Uncertainty and risk continue to pervade and detract investors from Chinese stocks. In particular, investors continue to question whether the crisis within Chinese real-estate stocks will be contained within the sector or spread through the financial sector, deteriorating financing and economic conditions nationwide. Whilst stocks in the one of the world’s most indebted companies, Evergrande, which provided the spark for wider industry contagion have been suspended pending the announcement of a potential cash-raising sale, similar companies have grabbed headlines citing similar financial perils.
The Chinese government and central bank have so far both still failed to directly address the risks and unfolding crisis associated with property giant Evergrande. The government has reportedly conducted communications with Chinese state-controlled companies urging them to buy assets and provide fair bids and cash to the imperilled company. The risks to investors and the Chinese public therefore still remain very real, with daily public demonstrations by those who have equity tied up within housing projects undertaken at the failing company standing as testimony to the public risk associated with default.
Property development has been one of the main drivers of high single, even double, digit growth in China for decades. The highly leveraged building projects have proven to be the backbone of Chinese growth and allowed the governing CPC to hit its lofty growth targets. The failure of these companies is expected to put an end to the Chinese growth model and in turn is putting immense pressures on growth in the nation. In the face of such uncertainty with respect to growth, the question now is why has the Chinese Yuan proved so stable?

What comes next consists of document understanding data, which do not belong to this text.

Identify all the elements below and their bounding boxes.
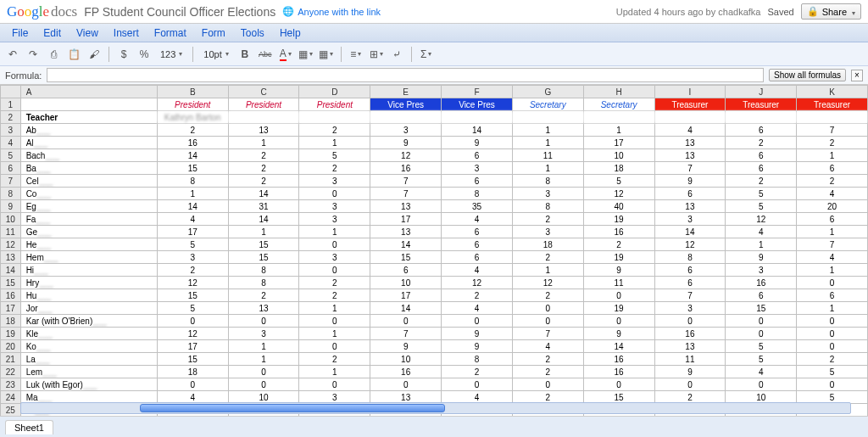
data-cell[interactable]: 15 xyxy=(228,251,299,264)
clipboard-icon[interactable]: 📋 xyxy=(66,47,81,62)
data-cell[interactable]: 14 xyxy=(654,226,726,238)
data-cell[interactable]: 17 xyxy=(583,137,654,149)
data-cell[interactable]: 2 xyxy=(299,353,370,366)
number-format-select[interactable]: 123 xyxy=(157,49,186,59)
bold-button[interactable]: B xyxy=(237,47,253,62)
data-cell[interactable]: 0 xyxy=(370,378,442,391)
menu-form[interactable]: Form xyxy=(195,25,232,40)
data-cell[interactable]: 4 xyxy=(726,226,797,238)
teacher-name-cell[interactable]: Co___ xyxy=(20,188,157,200)
menu-help[interactable]: Help xyxy=(273,25,308,40)
align-button[interactable]: ≡ xyxy=(348,47,364,62)
column-header[interactable]: F xyxy=(442,86,513,98)
data-cell[interactable]: 0 xyxy=(654,315,726,328)
data-cell[interactable]: 1 xyxy=(512,264,583,277)
data-cell[interactable]: 0 xyxy=(370,315,442,328)
row-header[interactable]: 13 xyxy=(1,251,21,264)
teacher-name-cell[interactable]: Kle___ xyxy=(20,328,157,340)
data-cell[interactable]: 0 xyxy=(299,340,370,353)
data-cell[interactable]: 8 xyxy=(654,251,726,264)
data-cell[interactable]: 13 xyxy=(370,226,442,238)
data-cell[interactable]: 5 xyxy=(797,366,868,378)
data-cell[interactable]: 19 xyxy=(583,251,654,264)
data-cell[interactable]: 9 xyxy=(583,328,654,340)
data-cell[interactable]: 12 xyxy=(157,328,228,340)
data-cell[interactable]: 6 xyxy=(370,264,442,277)
data-cell[interactable]: 7 xyxy=(797,124,868,137)
name-cell[interactable]: Kathryn Barton xyxy=(157,111,228,124)
data-cell[interactable]: 6 xyxy=(797,162,868,175)
data-cell[interactable]: 14 xyxy=(157,200,228,213)
data-cell[interactable]: 7 xyxy=(654,162,726,175)
column-header[interactable]: A xyxy=(20,86,157,98)
data-cell[interactable]: 4 xyxy=(726,366,797,378)
teacher-name-cell[interactable]: Bach___ xyxy=(20,149,157,162)
data-cell[interactable]: 5 xyxy=(726,200,797,213)
data-cell[interactable]: 3 xyxy=(299,200,370,213)
data-cell[interactable]: 3 xyxy=(370,124,442,137)
data-cell[interactable]: 1 xyxy=(726,238,797,251)
data-cell[interactable]: 3 xyxy=(299,213,370,226)
data-cell[interactable]: 16 xyxy=(157,137,228,149)
data-cell[interactable]: 0 xyxy=(583,289,654,302)
row-header[interactable]: 6 xyxy=(1,162,21,175)
data-cell[interactable]: 6 xyxy=(726,124,797,137)
data-cell[interactable]: 18 xyxy=(157,366,228,378)
data-cell[interactable]: 18 xyxy=(512,238,583,251)
data-cell[interactable]: 2 xyxy=(797,137,868,149)
data-cell[interactable]: 7 xyxy=(797,238,868,251)
data-cell[interactable]: 3 xyxy=(299,251,370,264)
data-cell[interactable]: 3 xyxy=(228,328,299,340)
data-cell[interactable]: 3 xyxy=(726,264,797,277)
name-cell[interactable] xyxy=(797,111,868,124)
data-cell[interactable]: 1 xyxy=(797,226,868,238)
show-all-formulas-button[interactable]: Show all formulas xyxy=(769,69,846,81)
data-cell[interactable]: 0 xyxy=(583,315,654,328)
data-cell[interactable]: 2 xyxy=(299,289,370,302)
row-header[interactable]: 18 xyxy=(1,315,21,328)
data-cell[interactable]: 15 xyxy=(157,162,228,175)
close-icon[interactable]: × xyxy=(851,70,863,81)
data-cell[interactable]: 16 xyxy=(370,162,442,175)
data-cell[interactable]: 4 xyxy=(797,251,868,264)
data-cell[interactable]: 12 xyxy=(583,188,654,200)
teacher-name-cell[interactable]: Hem___ xyxy=(20,251,157,264)
data-cell[interactable]: 14 xyxy=(370,302,442,315)
data-cell[interactable]: 40 xyxy=(583,200,654,213)
column-header[interactable]: I xyxy=(654,86,726,98)
data-cell[interactable]: 16 xyxy=(583,353,654,366)
row-header[interactable]: 22 xyxy=(1,366,21,378)
data-cell[interactable]: 0 xyxy=(726,315,797,328)
data-cell[interactable]: 2 xyxy=(512,366,583,378)
data-cell[interactable]: 12 xyxy=(654,238,726,251)
row-header[interactable]: 21 xyxy=(1,353,21,366)
data-cell[interactable]: 4 xyxy=(442,264,513,277)
teacher-name-cell[interactable]: Fa___ xyxy=(20,213,157,226)
data-cell[interactable]: 7 xyxy=(654,289,726,302)
data-cell[interactable]: 6 xyxy=(726,162,797,175)
data-cell[interactable]: 19 xyxy=(583,213,654,226)
data-cell[interactable]: 6 xyxy=(797,213,868,226)
data-cell[interactable]: 1 xyxy=(228,137,299,149)
data-cell[interactable]: 10 xyxy=(370,277,442,289)
data-cell[interactable]: 0 xyxy=(797,315,868,328)
menu-edit[interactable]: Edit xyxy=(36,25,68,40)
data-cell[interactable]: 19 xyxy=(583,302,654,315)
header-cell[interactable]: Secretary xyxy=(512,98,583,111)
data-cell[interactable]: 12 xyxy=(157,277,228,289)
data-cell[interactable]: 1 xyxy=(228,353,299,366)
data-cell[interactable]: 0 xyxy=(512,302,583,315)
teacher-name-cell[interactable]: Hu___ xyxy=(20,289,157,302)
header-cell[interactable]: Treasurer xyxy=(726,98,797,111)
horizontal-scrollbar[interactable] xyxy=(20,402,851,414)
data-cell[interactable]: 5 xyxy=(299,149,370,162)
data-cell[interactable]: 0 xyxy=(726,378,797,391)
link-access[interactable]: 🌐 Anyone with the link xyxy=(282,6,381,17)
data-cell[interactable]: 1 xyxy=(299,366,370,378)
data-cell[interactable]: 0 xyxy=(299,188,370,200)
data-cell[interactable]: 0 xyxy=(726,328,797,340)
header-cell[interactable]: President xyxy=(157,98,228,111)
data-cell[interactable]: 15 xyxy=(157,289,228,302)
share-button[interactable]: 🔒 Share xyxy=(801,3,861,20)
data-cell[interactable]: 1 xyxy=(299,226,370,238)
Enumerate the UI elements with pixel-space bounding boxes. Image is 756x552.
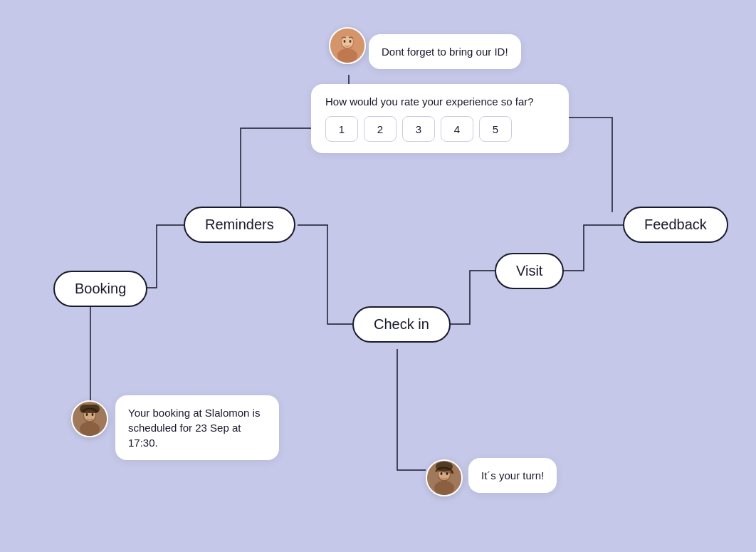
svg-point-10 <box>86 413 88 416</box>
avatar-female-2 <box>426 459 463 496</box>
rating-btn-4[interactable]: 4 <box>441 116 473 142</box>
reminders-node[interactable]: Reminders <box>184 207 295 243</box>
svg-point-17 <box>441 472 443 475</box>
svg-point-8 <box>80 422 100 436</box>
avatar-face-female-2 <box>427 461 461 495</box>
svg-point-11 <box>92 413 94 416</box>
visit-node[interactable]: Visit <box>495 253 564 289</box>
booking-message: Your booking at Slalomon isscheduled for… <box>128 407 260 449</box>
avatar-face-male <box>330 28 364 63</box>
checkin-bubble: It´s your turn! <box>468 458 557 493</box>
svg-point-15 <box>434 481 454 495</box>
rating-btn-3[interactable]: 3 <box>402 116 435 142</box>
svg-point-19 <box>436 462 453 472</box>
svg-point-3 <box>342 36 353 48</box>
booking-node[interactable]: Booking <box>53 271 147 307</box>
reminder-bubble: Dont forget to bring our ID! <box>369 34 521 69</box>
checkin-node[interactable]: Check in <box>352 306 451 343</box>
flow-diagram: Booking Reminders Check in Visit Feedbac… <box>0 0 756 552</box>
feedback-node[interactable]: Feedback <box>623 207 728 243</box>
svg-point-4 <box>344 40 346 43</box>
avatar-female-1 <box>71 400 108 437</box>
avatar-male <box>329 27 366 64</box>
avatar-face-female-1 <box>73 402 107 436</box>
rating-btn-2[interactable]: 2 <box>364 116 397 142</box>
svg-rect-12 <box>80 405 100 413</box>
rating-buttons: 1 2 3 4 5 <box>325 116 555 142</box>
svg-point-5 <box>350 40 352 43</box>
rating-question: How would you rate your experience so fa… <box>325 95 555 108</box>
booking-bubble: Your booking at Slalomon isscheduled for… <box>115 395 279 460</box>
rating-btn-5[interactable]: 5 <box>479 116 512 142</box>
svg-point-2 <box>337 48 357 63</box>
rating-bubble: How would you rate your experience so fa… <box>311 84 569 153</box>
rating-btn-1[interactable]: 1 <box>325 116 358 142</box>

When questioning Yuan stability the question of the People’s Bank of China’s (PBOC’s) control over the currency is always a good starting point. Whilst no longer electing for a direct peg to any currency, the PBOC does publish a reference rate each trading day within which the open market is free to trade around within a narrow band of tolerance (2%). By retaining the ability to set the reference rate, the PBOC can influence the level at which the Yuan trades. There has been a changing tone at the PBOC and indeed within the CPC with a focus on the stable provision of energy amidst rising energy prices globally taking centre stage of policy. There has therefore been a tolerance for stronger CNY pricing when setting daily reference rates to assist this aim. This is because a stronger Yuan will limit the import costs of foreign-currency-denominated units of energy traded globally.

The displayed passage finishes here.